▶ _Exercise objective_
Copy only what runs from the line containing "ULUSLAR KOMŞULUĞUMUZ" through the end of the material below, line for line, with both ends included.

▶ _Records for the exercise_
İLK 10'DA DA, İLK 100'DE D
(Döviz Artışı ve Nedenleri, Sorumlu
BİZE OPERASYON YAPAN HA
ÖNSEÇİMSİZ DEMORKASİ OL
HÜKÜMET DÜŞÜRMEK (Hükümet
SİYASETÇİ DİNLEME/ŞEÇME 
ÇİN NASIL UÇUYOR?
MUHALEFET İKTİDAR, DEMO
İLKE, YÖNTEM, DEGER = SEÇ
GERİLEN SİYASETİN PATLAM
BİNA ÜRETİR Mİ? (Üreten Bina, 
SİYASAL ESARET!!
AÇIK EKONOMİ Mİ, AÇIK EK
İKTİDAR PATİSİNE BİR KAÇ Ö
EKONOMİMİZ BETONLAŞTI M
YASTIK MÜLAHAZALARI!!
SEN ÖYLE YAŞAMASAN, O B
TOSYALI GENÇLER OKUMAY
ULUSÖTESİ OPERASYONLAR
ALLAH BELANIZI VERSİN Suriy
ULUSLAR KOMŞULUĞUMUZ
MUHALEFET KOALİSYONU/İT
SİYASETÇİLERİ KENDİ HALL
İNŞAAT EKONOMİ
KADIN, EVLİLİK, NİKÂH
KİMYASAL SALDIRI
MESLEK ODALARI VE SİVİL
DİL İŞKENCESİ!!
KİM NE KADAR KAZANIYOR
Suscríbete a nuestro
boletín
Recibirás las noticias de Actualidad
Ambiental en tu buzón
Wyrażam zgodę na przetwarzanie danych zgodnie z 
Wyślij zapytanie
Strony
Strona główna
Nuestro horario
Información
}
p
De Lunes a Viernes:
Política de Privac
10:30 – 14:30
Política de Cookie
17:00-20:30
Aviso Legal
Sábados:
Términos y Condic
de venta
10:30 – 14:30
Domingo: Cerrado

▶ _Answer space_
ULUSLAR KOMŞULUĞUMUZ
MUHALEFET KOALİSYONU/İT
SİYASETÇİLERİ KENDİ HALL
İNŞAAT EKONOMİ
KADIN, EVLİLİK, NİKÂH
KİMYASAL SALDIRI
MESLEK ODALARI VE SİVİL
DİL İŞKENCESİ!!
KİM NE KADAR KAZANIYOR
Suscríbete a nuestro
boletín
Recibirás las noticias de Actualidad
Ambiental en tu buzón
Wyrażam zgodę na przetwarzanie danych zgodnie z 
Wyślij zapytanie
Strony
Strona główna
Nuestro horario
Información
}
p
De Lunes a Viernes:
Política de Privac
10:30 – 14:30
Política de Cookie
17:00-20:30
Aviso Legal
Sábados:
Términos y Condic
de venta
10:30 – 14:30
Domingo: Cerrado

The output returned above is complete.